# does toner aid work?



## money911 (Aug 28, 2008)

just asking if toner aid really works?

thanks


----------



## LogoDaddy (Sep 26, 2007)

Absolutely! great for laser printed vellum and film.


----------



## brent (Nov 3, 2006)

I used to get Casey's Ultra Black from Ryan Screen Supply and it worked well. "Blacker blacks in a can."


----------



## INKSCREENS (Jan 28, 2008)

money911 said:


> just asking if toner aid really works?
> 
> thanks


Yes with laser films, it works well.


----------



## money911 (Aug 28, 2008)

so just spray a coat on after its printed? and thats it? how much darker does it make it? what is the medium/texture/coat like of the spray like clear, hazy, tinted, ect?

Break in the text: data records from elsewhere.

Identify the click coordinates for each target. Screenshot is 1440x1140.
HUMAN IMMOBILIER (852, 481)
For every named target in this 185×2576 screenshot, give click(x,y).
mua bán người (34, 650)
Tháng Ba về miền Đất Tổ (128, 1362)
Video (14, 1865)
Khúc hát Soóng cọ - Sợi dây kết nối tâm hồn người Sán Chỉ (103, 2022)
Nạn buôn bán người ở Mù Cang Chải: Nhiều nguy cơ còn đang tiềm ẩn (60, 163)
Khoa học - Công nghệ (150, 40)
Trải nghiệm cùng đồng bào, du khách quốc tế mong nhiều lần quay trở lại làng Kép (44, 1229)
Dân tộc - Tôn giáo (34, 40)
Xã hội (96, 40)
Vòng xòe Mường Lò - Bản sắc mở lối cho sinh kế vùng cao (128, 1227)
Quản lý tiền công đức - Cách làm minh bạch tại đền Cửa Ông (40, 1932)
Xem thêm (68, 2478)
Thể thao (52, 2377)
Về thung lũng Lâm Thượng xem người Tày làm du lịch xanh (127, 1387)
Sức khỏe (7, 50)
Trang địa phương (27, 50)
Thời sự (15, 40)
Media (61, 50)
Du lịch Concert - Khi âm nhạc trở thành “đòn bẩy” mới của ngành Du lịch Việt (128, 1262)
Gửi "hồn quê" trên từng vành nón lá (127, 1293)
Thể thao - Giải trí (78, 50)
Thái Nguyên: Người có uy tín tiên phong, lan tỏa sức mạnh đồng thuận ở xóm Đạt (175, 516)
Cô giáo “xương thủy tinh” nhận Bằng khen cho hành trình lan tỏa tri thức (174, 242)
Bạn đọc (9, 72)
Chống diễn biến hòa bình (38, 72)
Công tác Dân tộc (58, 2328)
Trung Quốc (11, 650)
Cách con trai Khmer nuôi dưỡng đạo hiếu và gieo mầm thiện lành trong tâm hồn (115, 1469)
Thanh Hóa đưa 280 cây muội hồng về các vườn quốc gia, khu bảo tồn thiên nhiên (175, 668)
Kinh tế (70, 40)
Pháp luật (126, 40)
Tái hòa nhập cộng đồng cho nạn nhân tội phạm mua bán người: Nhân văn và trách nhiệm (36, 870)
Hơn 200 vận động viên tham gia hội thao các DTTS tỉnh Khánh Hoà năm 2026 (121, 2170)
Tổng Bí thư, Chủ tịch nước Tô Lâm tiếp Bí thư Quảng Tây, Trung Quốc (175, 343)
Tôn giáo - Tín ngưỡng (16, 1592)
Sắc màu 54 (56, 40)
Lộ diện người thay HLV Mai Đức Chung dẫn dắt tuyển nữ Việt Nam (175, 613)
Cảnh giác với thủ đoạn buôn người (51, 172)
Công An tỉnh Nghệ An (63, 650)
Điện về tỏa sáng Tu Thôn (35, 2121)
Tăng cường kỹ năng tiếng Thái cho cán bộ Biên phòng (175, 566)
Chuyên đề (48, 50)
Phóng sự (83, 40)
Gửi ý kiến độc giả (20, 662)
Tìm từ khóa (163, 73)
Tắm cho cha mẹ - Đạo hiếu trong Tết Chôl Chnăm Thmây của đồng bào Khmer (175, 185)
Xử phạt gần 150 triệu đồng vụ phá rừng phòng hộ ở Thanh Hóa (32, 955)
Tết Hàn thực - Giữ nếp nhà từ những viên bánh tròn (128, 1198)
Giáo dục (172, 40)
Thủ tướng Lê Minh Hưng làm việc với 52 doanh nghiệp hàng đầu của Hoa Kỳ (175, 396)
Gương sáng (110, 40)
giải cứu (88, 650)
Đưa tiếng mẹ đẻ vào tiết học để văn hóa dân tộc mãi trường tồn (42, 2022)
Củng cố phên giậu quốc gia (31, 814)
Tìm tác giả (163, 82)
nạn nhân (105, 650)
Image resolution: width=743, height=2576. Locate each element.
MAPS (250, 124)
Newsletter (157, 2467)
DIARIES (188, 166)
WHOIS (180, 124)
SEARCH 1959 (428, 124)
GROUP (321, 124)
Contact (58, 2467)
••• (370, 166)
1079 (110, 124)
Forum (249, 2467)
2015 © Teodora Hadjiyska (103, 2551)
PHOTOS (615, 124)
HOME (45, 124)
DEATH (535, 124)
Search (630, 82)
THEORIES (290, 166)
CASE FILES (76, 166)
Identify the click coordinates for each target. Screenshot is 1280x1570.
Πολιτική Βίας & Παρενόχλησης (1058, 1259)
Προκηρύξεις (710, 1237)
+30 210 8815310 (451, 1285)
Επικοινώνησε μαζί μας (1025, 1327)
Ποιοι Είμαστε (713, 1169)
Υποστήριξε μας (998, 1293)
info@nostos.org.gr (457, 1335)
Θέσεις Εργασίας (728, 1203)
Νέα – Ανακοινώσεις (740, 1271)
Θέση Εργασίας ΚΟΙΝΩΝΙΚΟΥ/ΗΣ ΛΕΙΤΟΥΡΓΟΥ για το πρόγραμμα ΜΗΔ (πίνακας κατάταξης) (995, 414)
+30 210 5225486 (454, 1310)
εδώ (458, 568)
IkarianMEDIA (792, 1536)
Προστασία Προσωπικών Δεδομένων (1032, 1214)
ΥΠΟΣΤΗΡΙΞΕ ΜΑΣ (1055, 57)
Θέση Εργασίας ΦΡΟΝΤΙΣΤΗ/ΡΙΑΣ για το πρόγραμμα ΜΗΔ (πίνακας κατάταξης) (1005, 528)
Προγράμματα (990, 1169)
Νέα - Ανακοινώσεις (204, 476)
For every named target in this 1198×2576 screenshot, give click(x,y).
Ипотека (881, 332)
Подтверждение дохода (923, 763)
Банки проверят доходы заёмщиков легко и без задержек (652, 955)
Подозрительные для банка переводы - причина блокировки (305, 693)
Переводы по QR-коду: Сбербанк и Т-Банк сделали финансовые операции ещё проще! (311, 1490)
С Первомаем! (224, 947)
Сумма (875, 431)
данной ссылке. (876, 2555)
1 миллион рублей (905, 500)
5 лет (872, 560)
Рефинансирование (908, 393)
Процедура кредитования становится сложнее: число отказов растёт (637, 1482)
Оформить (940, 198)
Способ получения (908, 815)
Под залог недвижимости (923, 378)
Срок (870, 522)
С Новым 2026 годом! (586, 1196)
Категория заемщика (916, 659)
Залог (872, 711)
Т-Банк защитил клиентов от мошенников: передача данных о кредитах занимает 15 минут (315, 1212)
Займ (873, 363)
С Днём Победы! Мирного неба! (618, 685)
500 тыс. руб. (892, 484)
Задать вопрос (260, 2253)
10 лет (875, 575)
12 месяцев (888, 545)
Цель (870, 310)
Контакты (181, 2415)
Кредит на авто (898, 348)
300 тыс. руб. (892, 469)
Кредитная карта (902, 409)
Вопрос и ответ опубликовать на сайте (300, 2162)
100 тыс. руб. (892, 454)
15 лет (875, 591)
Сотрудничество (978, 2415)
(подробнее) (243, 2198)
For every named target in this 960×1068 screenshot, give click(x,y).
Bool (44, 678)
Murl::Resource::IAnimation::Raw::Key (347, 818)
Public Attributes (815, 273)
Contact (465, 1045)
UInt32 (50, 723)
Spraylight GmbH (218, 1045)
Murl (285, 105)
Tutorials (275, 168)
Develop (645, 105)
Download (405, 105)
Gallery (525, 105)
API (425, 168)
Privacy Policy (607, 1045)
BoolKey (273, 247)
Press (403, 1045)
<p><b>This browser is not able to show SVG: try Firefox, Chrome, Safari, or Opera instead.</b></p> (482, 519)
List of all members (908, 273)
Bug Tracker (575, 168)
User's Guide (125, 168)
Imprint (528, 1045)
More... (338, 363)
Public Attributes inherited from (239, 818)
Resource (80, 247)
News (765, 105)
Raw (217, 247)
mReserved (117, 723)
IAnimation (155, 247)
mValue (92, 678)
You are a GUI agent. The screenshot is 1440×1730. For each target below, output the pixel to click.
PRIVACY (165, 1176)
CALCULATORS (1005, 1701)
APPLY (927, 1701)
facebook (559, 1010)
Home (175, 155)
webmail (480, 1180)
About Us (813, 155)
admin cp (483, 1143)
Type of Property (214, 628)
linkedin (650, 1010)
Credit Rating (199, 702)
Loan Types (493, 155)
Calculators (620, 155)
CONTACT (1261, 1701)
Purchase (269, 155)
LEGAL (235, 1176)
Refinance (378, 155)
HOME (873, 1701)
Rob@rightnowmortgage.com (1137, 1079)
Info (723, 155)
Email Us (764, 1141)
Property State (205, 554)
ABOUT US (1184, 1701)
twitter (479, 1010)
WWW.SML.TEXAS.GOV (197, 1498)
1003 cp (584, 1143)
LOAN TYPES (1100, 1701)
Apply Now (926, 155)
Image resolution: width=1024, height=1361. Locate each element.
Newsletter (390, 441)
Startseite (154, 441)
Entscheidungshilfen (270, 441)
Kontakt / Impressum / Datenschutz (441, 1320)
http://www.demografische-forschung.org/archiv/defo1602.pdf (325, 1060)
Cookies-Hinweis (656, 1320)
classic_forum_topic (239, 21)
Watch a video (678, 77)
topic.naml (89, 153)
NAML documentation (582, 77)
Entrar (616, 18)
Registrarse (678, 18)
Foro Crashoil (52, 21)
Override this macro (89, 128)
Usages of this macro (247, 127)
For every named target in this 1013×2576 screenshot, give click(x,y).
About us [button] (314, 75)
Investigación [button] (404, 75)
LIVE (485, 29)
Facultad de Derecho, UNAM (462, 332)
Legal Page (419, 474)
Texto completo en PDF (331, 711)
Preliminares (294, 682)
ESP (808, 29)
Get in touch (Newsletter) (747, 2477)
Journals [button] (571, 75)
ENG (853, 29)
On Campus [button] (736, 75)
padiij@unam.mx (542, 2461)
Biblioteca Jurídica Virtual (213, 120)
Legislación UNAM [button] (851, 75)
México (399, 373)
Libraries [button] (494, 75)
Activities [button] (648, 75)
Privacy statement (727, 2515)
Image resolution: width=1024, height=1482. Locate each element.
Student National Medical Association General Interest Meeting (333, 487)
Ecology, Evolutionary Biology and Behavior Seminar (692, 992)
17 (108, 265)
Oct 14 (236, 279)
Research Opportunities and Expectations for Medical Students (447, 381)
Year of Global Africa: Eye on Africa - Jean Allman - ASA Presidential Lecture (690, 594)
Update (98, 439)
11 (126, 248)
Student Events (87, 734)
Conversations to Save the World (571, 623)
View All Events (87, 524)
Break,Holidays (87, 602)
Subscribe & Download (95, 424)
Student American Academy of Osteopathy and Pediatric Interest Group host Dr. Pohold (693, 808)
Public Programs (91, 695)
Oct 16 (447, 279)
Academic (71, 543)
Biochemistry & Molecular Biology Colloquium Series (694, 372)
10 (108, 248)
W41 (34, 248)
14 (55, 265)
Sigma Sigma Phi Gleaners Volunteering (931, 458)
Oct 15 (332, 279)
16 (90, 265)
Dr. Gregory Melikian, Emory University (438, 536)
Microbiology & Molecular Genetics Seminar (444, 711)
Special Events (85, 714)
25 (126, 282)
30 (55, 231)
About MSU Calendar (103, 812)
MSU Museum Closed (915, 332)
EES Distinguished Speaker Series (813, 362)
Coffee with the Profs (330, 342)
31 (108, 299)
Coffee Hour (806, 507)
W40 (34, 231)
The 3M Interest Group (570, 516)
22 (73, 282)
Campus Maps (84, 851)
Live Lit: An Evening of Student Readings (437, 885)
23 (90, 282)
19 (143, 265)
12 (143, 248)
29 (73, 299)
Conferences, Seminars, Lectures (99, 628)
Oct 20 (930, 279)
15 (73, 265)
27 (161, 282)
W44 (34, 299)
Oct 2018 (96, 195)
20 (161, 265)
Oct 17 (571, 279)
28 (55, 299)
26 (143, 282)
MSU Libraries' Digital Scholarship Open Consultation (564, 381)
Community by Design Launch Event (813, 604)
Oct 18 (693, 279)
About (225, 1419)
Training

i need some buy tonight but dont think i can it shipped that fast hahaha, is there any normal(non-printing) stores that might carry something like this. Ive heard a few rumors but dont know what to believe.

thanks


----------



## Uncle John (Mar 11, 2007)

We use to buy the expensive toner aid till we found out that Krylon clear enamel, spray paint in a can works just as well.
John


----------



## LCE (Jan 18, 2007)

Uncle John said:


> We use to buy the expensive toner aid till we found out that Krylon clear enamel, spray paint in a can works just as well.
> John


Uncle John,

Is this something I can get at Home Depot? I'll try it out. Can you give me the exact name of the product? OR a website link? I found one at ACE hardware and it was $25. Toner Aide is only $9-$10. 

Thanks!


----------



## Uncle John (Mar 11, 2007)

That is the name brand for a whole range of spray paint. It's sold at a lot of stores, its one of the cheapest brands around. Try home Depot or a parts store chain. Good luck, John


----------



## NoDivision1998 (Nov 12, 2009)

Toner Aid works great. Try hanging the film like you would a photo in a dark room when you just finished developing it. That way the can is heald upright. If the film is flat like on a desk you often will end up with drops which will mess up the film. Also too thick and your image will smear.

I switched to an Ink Jet printer and have no need to use it anymore. But I did use it for years.

Try not to breathe it in too much, you will be caughing up a lung.

Also, hold your film up to a light and see if there are any areas you missed. You should notice light doesn't come thru the area that is sprayed. If your film is already TOTALLY dark and light does not go thru it, than you do not need to use Toner Aid.


----------



## Sampheap (Dec 15, 2012)

NoDivision1998 said:


> Toner Aid works great. Try hanging the film like you would a photo in a dark room when you just finished developing it. That way the can is heald upright. If the film is flat like on a desk you often will end up with drops which will mess up the film. Also too thick and your image will smear.
> 
> I switched to an Ink Jet printer and have no need to use it anymore. But I did use it for years.
> 
> ...


Sorry to hijack. But can we use inkjet with tracing paper to make screen printing on wedding invitation?

I am using Epson 1390 & 1400, which type of tracing paper to use as I tried it before and the ink got smeared!? Here is the tracing paper I used (it only works fine with laser):


----------



## GraphicGuy (Dec 8, 2008)

I use HP laserjet 5200 with Casey's Better Than Vellum and I've never had a problem with toner bot being too dark. I've been using it for about 3 years now. I not only print large areas but halftones up to 64 lpi and the screens come out great.
I used to use HP 1020 laser printer but it only goes up to 8.5 x 14 and it worked great to. No toner problems.
Just my 2 cents...


----------